Start of Records for this exercise

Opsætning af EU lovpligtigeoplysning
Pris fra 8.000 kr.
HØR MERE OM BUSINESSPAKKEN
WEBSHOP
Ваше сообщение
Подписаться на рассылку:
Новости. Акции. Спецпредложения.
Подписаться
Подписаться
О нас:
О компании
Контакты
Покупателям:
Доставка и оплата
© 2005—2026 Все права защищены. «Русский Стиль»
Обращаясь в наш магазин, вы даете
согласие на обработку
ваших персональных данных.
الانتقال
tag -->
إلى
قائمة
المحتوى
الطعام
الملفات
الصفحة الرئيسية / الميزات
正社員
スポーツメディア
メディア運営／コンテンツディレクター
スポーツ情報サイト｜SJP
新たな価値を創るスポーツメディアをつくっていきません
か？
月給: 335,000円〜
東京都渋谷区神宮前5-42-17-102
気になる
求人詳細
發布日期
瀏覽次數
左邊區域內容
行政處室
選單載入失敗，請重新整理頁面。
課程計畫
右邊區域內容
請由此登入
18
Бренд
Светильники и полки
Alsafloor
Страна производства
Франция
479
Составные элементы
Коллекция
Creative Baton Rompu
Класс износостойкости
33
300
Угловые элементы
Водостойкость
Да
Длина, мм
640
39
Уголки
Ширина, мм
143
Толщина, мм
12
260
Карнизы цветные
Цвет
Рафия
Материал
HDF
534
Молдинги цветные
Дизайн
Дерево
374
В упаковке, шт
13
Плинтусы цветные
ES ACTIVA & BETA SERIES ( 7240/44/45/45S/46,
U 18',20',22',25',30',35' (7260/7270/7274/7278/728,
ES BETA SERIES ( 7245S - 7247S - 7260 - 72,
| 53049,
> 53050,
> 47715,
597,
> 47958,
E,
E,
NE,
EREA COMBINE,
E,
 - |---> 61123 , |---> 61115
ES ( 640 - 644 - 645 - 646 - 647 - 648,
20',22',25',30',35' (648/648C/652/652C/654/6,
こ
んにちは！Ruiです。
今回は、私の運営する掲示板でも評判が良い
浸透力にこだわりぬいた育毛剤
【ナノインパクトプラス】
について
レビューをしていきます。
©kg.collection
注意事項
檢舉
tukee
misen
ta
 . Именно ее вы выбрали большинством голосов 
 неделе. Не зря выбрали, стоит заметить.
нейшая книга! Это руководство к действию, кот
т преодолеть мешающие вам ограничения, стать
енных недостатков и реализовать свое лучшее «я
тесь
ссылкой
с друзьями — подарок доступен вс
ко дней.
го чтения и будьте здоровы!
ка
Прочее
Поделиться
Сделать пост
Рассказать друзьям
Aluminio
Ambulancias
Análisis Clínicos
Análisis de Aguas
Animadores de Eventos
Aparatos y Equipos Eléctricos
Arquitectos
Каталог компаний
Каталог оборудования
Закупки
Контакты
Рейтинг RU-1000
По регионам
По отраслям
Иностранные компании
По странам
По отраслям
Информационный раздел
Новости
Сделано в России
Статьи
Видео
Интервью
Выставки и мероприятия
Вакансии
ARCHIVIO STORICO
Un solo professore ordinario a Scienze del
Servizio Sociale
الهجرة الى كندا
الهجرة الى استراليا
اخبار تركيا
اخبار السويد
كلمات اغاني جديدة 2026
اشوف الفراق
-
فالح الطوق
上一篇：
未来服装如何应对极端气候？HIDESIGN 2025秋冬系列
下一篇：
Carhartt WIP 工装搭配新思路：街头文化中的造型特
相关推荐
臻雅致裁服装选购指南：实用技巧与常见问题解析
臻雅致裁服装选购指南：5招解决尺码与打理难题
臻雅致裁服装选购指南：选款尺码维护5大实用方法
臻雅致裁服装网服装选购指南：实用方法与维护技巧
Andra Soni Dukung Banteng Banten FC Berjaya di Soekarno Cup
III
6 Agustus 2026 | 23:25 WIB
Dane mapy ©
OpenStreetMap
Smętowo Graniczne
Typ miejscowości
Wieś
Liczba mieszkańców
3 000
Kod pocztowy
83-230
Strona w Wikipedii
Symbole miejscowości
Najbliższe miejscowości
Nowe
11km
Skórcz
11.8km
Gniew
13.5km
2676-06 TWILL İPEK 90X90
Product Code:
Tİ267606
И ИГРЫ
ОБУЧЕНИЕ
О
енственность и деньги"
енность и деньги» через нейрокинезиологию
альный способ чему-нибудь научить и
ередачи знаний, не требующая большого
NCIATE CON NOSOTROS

End of Records for this exercise

■ **To do**
Exactly as written, please transcribe the lines from the start of the records above to the line that holds "2005—2026 Все права", both ends included.

■ **Task solution**
Opsætning af EU lovpligtigeoplysning
Pris fra 8.000 kr.
HØR MERE OM BUSINESSPAKKEN
WEBSHOP
Ваше сообщение
Подписаться на рассылку:
Новости. Акции. Спецпредложения.
Подписаться
Подписаться
О нас:
О компании
Контакты
Покупателям:
Доставка и оплата
© 2005—2026 Все права защищены. «Русский Стиль»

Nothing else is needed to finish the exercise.